Однако Яринке пришлось остаться с курами, утками, свиньей и поросятами, с коровой и теленком, с овечками, с ненасытным Кудланем да со шкодливым котом.
Делянка была верстах в четырех от села, примыкала к половецким полям.
София сидела сзади на связках перевясел из рогозы. Круглые ее колени упирались Степану в спину, и это не было ему в тягость, наоборот - всем телом чувствовал не только их, но и всю Софию, ее могучую женственность, ее попусту потерянные вдовьи годы.
Сладостный трепет пробегал по его телу, и ему очень хотелось, чтобы она тоже это почувствовала, ведь не каменная ж она баба, наверно, нет.
А может, она равнодушна к нему? Может, переполнена своим радостным чувством хозяйки, и в глазах у нее тихое поле, да первый взмах косы, да тяжеленные снопы, полукопны, а потом заполненная пахучими снопами клуня? Скорей всего, так. Потому что сейчас наибольшая радость хлеборобская святой хлеб...
Серо-желтые лошадки будто бы не бежали, а безучастно бросали копыта на пыльный проселок, словно отталкиваясь от земли, а дорога безостановочно надвигалась на них, как упрямая жена - то одним, то другим боком - на мужнины кулаки: вот тут, мол, еще не бил, вот тут и вот тут...
И жгла Степана горячая тоска, предутренняя грусть о таинственной ночи, о ласке, которая обошла его. Затянул какую-то песенку, красивую и печальную, чтобы женщина за спиной, услышав, прониклась его настроением, его терпкой тоской.
– Как хорошо ты поешь! Ой хорошо!
– крикнула София над ухом Степана и положила ему руки на плечи.

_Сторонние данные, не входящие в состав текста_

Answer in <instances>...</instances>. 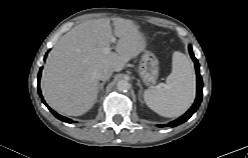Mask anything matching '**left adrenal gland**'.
Wrapping results in <instances>:
<instances>
[{"label":"left adrenal gland","mask_w":248,"mask_h":158,"mask_svg":"<svg viewBox=\"0 0 248 158\" xmlns=\"http://www.w3.org/2000/svg\"><path fill=\"white\" fill-rule=\"evenodd\" d=\"M137 85L140 87V91H139V100H140L141 103H143V101H142V99H141L142 85H141V83H140L139 80H138V82H137Z\"/></svg>","instance_id":"left-adrenal-gland-1"}]
</instances>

Благодарно погладил ее руку, и женщина не отняла ее, и он был счастлив - понял: сердца на него не держит. Он ласкал шершавые ее пальцы, они были теплыми и доверчивыми, но и властными - держали его крепко, надежно, не выпустят никогда. И бунт его показался теперь Степану бессмысленным и ненужным. Покорившись ее рукам, будешь иметь все: красивую и верную жену, свою хату, свое поле, тепло и уют. А то, что ты воевал, Степан, останется в твоем сердце, ведь это существует помимо тебя, будешь жить ты или умрешь. Твое счастье не помешает революции, за это ты и дрался - не для кого-то, для себя.
Всходило солнце. Серый предутренний мир понемногу становился румянее, как человек, который поправляется. Повеял упругий ветерок - первое дыхание дня. Послышались птичьи голоса, и не было в них ни житейской печали, ни тревоги, одна только влюбленность в солнечное тепло. И Степан невольно проникся совсем другим настроением - бездумной верой в то, что для человека не существует прошлого, оно исчезает вместе с темнотой ночи, а истинная жизнь начинается с восходом солнца, с деятельностью, с работой. И люди только и живут потому, что от каждой последующей минуты ждут света и тепла.